La cisteína, un aminoácido presente en carne, lácteos, legumbres y frutos secos, estimula las células madre intestinales para regenerar el revestimiento dañado por la radiación o la quimioterapia
El intestino es uno de los tejidos más vulnerables a los efectos secundarios de la quimioterapia y la radioterapia. Las células del epitelio intestinal se dividen muy rápidamente, lo que las hace especialmente sensibles a los agentes que atacan las células en división. El daño en el revestimiento intestinal produce la mucositis, que puede causar dolor intenso, diarrea severa y mayor susceptibilidad a infecciones, y en muchos pacientes obliga a reducir las dosis de tratamiento, comprometiendo su eficacia.
Un estudio del MIT publicado en Nature por el equipo de Ömer Yilmaz identifica un mecanismo sorprendentemente accesible para potenciar la reparación intestinal: la cisteína, un aminoácido presente en alimentos comunes, activa una cadena de señales inmunitarias que acelera la regeneración del epitelio dañado.
El mecanismo: cisteína, CoA, células T y células madre
El equipo de MIT alimentó a ratones con cada uno de los 20 aminoácidos proteinogénicos para identificar cuál tenía mayor efecto sobre la regeneración intestinal. La cisteína fue con diferencia el más potente: produjo el mayor aumento en células madre intestinales LGR5+ y en la capacidad regenerativa tras una lesión por radiación.
Cuando el epitelio intestinal absorbe cisteína, la usa para sintetizar coenzima A (CoA), un cofactor metabólico esencial.

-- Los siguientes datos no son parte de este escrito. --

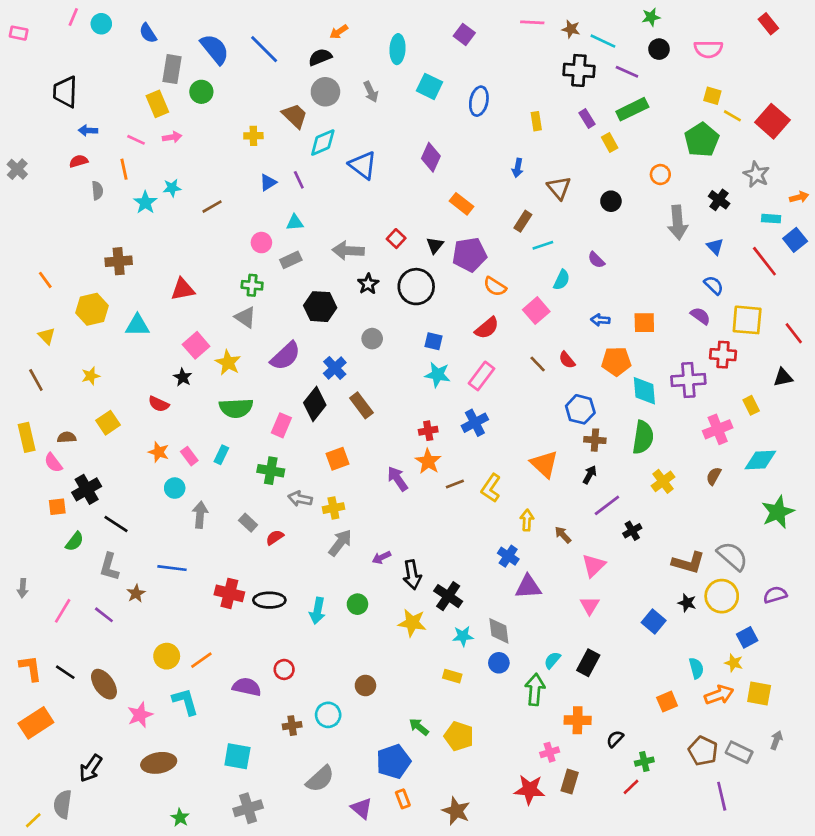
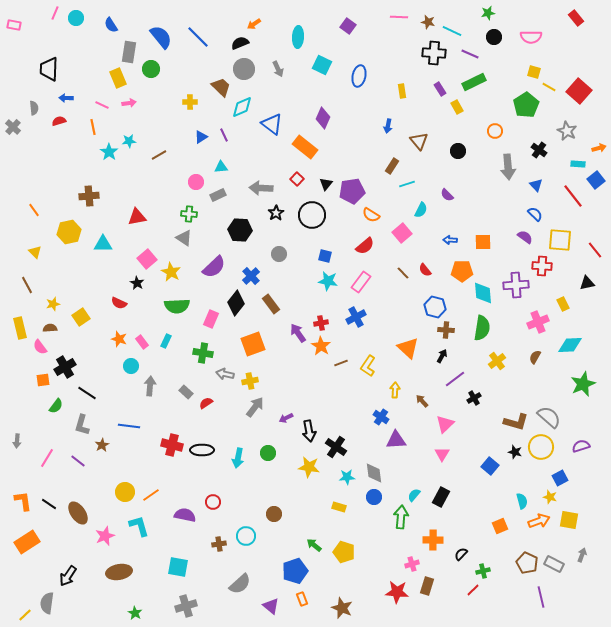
gray semicircle: (97, 191) -> (34, 108), moved
orange rectangle: (462, 204) -> (305, 147), moved, size x1.4
yellow star: (91, 376) -> (53, 304), moved
orange square: (337, 459) -> (253, 344), size x1.4
purple arrow: (397, 479) -> (298, 333), moved

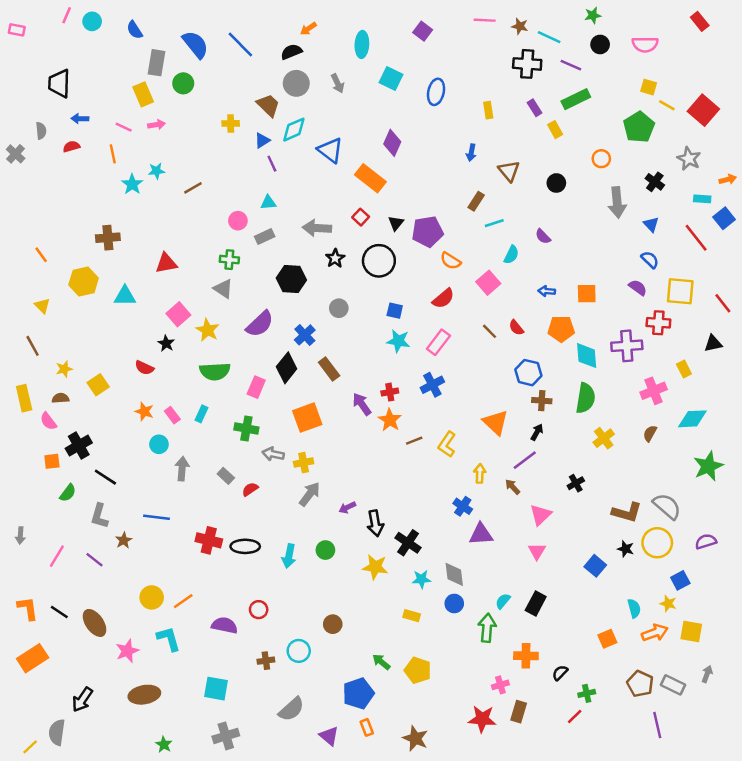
blue triangle: (201, 137) -> (262, 140), moved
purple line: (455, 379) -> (525, 460), moved

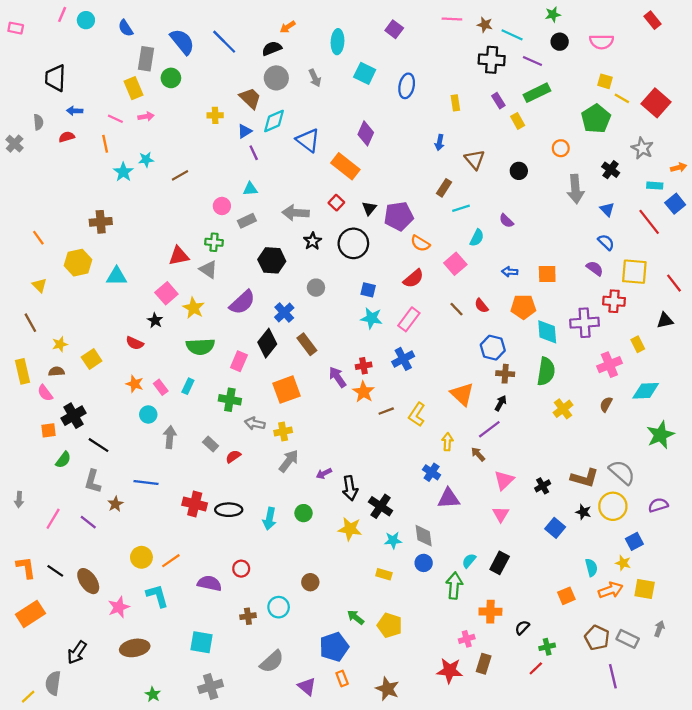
red triangle: (166, 263) -> (179, 256), moved
black cross: (576, 483) -> (543, 486), moved

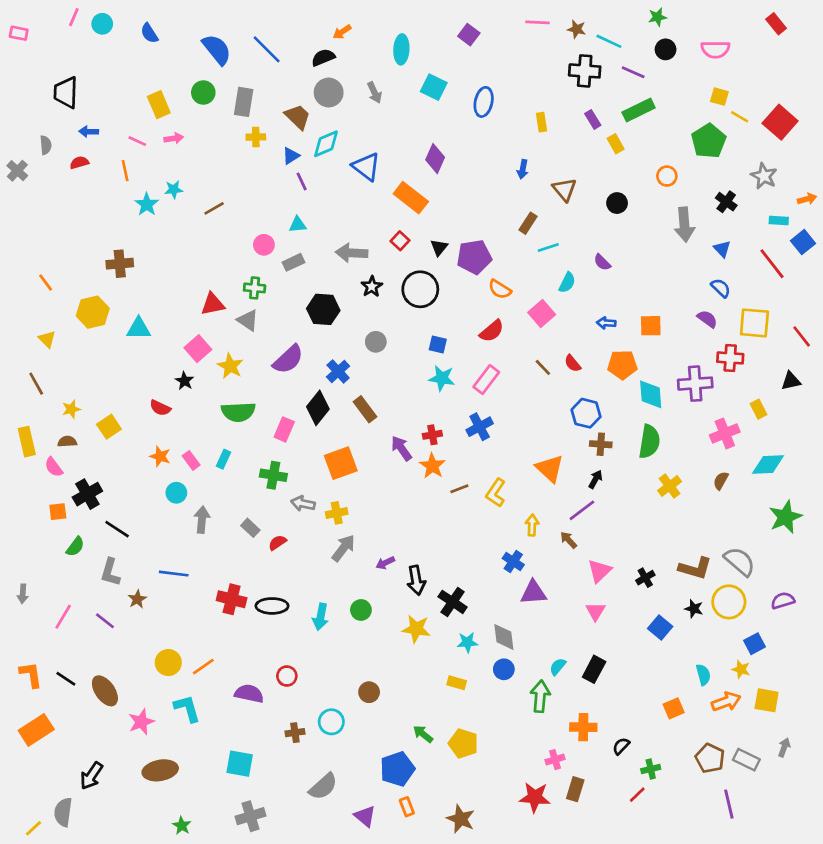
gray rectangle: (146, 59) -> (244, 102), moved

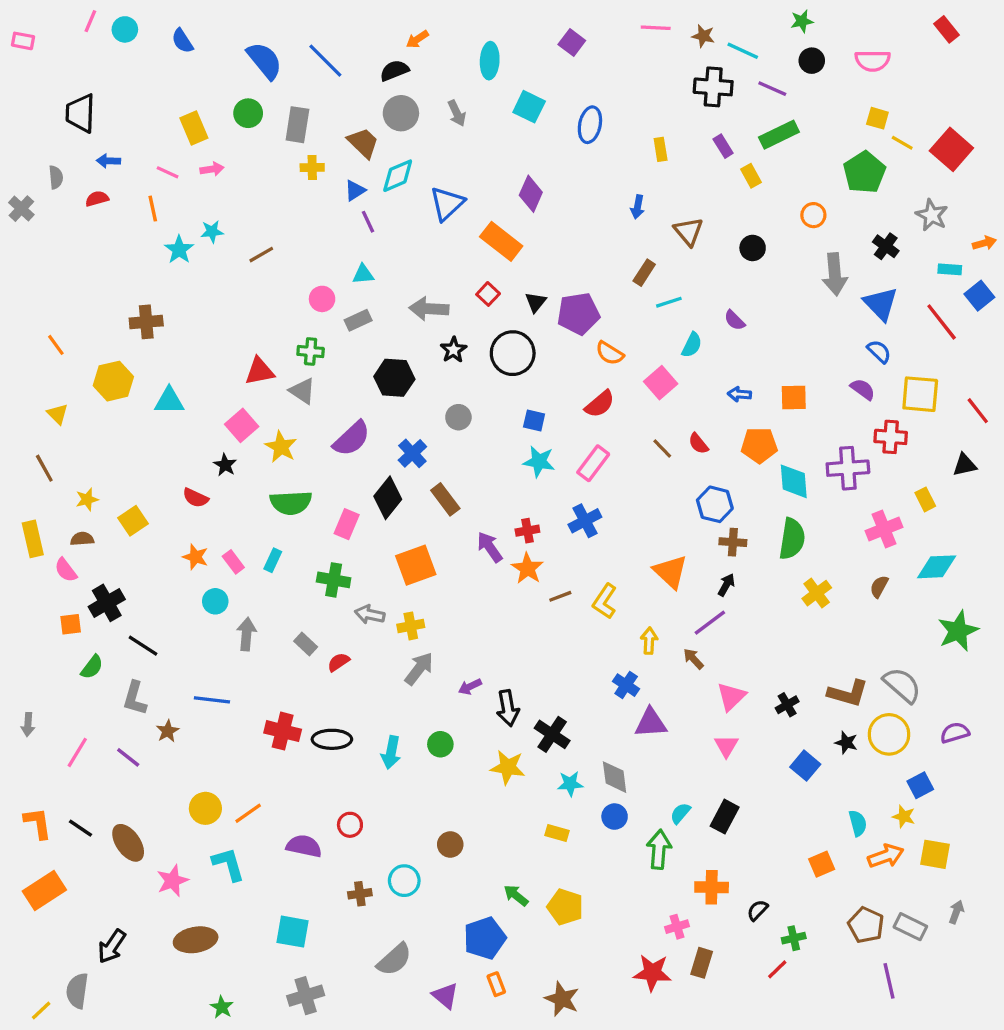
blue triangle: (366, 167) -> (447, 204), turned 40
blue triangle: (722, 249) -> (881, 304), size x1.6

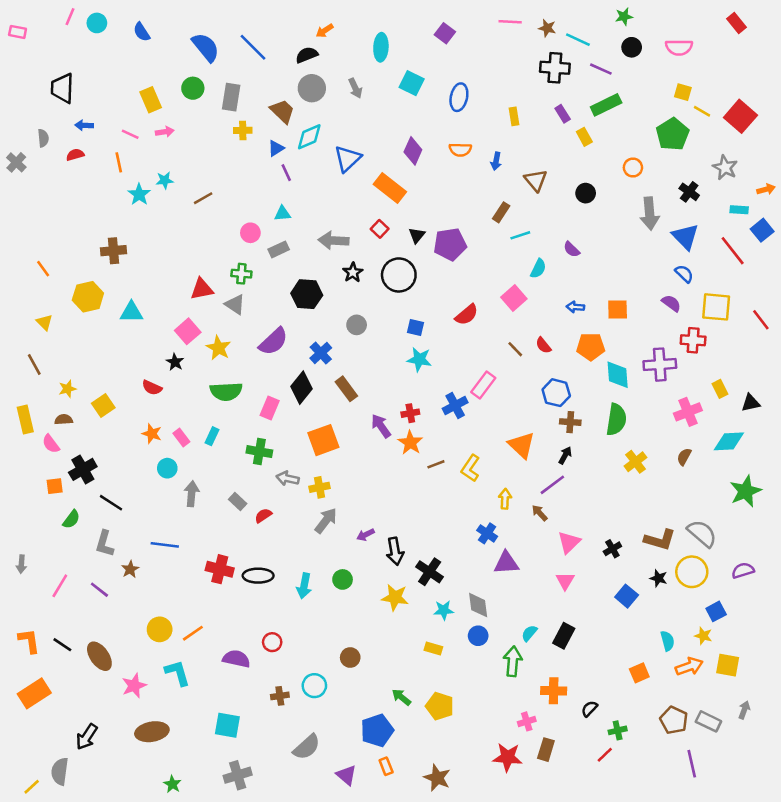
orange semicircle: (610, 353) -> (460, 150), moved, turned -30
pink rectangle: (593, 463) -> (483, 385), moved
black triangle: (965, 465) -> (751, 403), moved

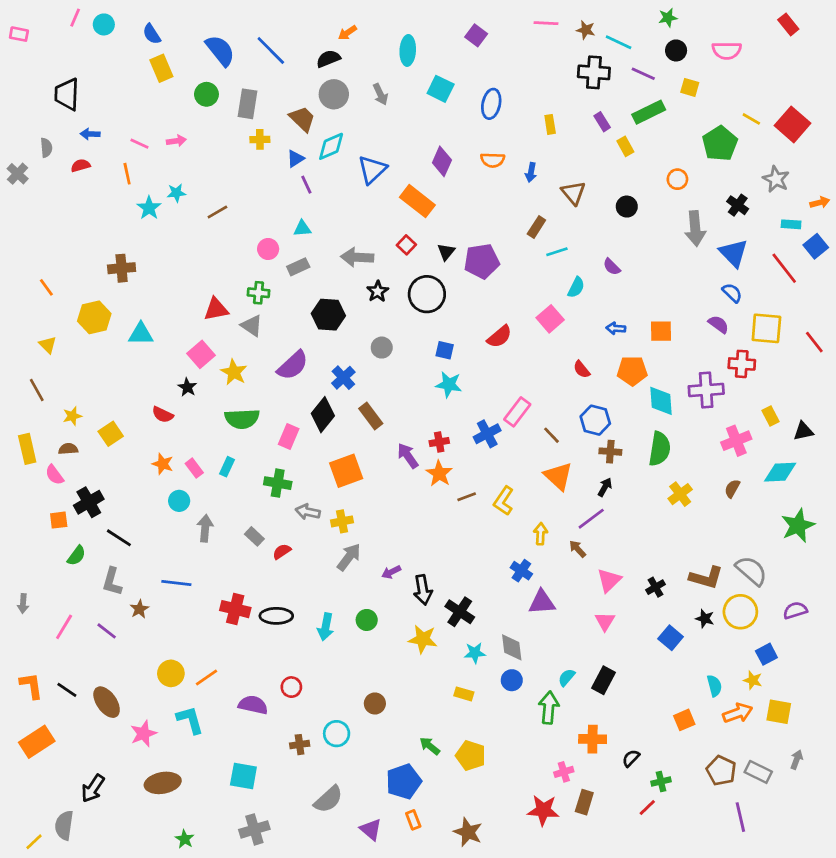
yellow square: (683, 92) -> (690, 87), moved
yellow rectangle: (151, 100) -> (161, 68), moved
brown line: (515, 349) -> (551, 435), moved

Ese CoA activa a linfocitos T CD8 intraepiteliales que, a su vez, producen y secretan interleucina-22 (IL-22), una proteína que actúa directamente sobre las células madre intestinales estimulando su proliferación y la reconstrucción del revestimiento. En ratones irradiados para simular el daño de la radioterapia, la dieta enriquecida en cisteína aceleró significativamente la recuperación del epitelio intestinal y redujo la mortalidad.
De los ratones a los pacientes
La cisteína está disponible como suplemento (N-acetilcisteína) ya aprobado para otras indicaciones, lo que podría acelerar su evaluación en ensayos clínicos para la mucositis por quimioterapia y radioterapia. Los alimentos más ricos en cisteína incluyen la carne de cerdo, la carne de ave, el pescado, los huevos, los lácteos, las legumbres y algunos frutos secos.

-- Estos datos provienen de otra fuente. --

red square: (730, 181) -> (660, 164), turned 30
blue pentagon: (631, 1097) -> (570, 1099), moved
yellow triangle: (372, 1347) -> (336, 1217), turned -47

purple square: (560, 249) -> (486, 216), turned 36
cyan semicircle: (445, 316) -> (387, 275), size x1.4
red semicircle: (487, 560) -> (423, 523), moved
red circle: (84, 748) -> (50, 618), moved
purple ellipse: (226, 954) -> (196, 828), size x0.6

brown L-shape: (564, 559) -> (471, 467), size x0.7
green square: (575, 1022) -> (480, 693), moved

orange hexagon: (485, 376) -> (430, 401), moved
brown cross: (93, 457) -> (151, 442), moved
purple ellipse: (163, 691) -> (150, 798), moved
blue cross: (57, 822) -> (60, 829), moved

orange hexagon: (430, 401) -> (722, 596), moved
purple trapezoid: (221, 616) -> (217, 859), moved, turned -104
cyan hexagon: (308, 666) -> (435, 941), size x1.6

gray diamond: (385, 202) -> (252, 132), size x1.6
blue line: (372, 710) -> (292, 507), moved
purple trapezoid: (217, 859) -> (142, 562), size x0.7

Una posible estrategia sería aumentar sistemáticamente su consumo en las semanas anteriores y durante el tratamiento oncológico. Los autores advierten que los experimentos en ratones no garantizan el mismo efecto en humanos y que se necesitan ensayos clínicos específicos. Pero la solidez del mecanismo identificado, la disponibilidad del nutriente y la urgencia de mejorar la tolerancia a los tratamientos oncológicos hacen de este hallazgo uno de los más prometedores en nutrición y cáncer de los últimos años.
El circuito de reparación y su relevancia clínica
El hallazgo más sorprendente del estudio del MIT es la identidad de las células inmunes que median el efecto de la cisteína: los linfocitos T CD8 intraepiteliales, que clásicamente son conocidos por su papel en la eliminación de células infectadas por virus o células tumorales. El descubrimiento de que esos mismos linfocitos producen IL-22 y promueven la regeneración de células madre intestinales cuando son estimulados por el CoA derivado de la cisteína añade una función completamente nueva a esa población celular.

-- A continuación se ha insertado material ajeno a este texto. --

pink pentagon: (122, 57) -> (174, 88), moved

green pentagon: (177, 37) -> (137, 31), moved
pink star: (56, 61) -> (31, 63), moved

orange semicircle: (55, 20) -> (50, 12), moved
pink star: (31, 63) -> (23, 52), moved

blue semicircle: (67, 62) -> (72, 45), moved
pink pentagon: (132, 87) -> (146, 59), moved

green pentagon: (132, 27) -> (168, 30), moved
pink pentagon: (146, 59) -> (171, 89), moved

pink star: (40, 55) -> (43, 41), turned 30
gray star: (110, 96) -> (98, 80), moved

Esa especificidad abre también una vía farmacológica: si la suplementación directa con CoA reproduce el efecto de la cisteína (como demuestra el estudio), podría desarrollarse una formulación entérica de CoA que llegue al intestino con mayor eficacia que el aminoácido. Los autores trabajan ahora en identificar cuál de los metabolitos de la cisteína es el más eficiente para activar ese circuito, con el objetivo de diseñar una intervención nutricional o farmacológica precisa para pacientes que recibirán tratamientos oncológicos agresivos.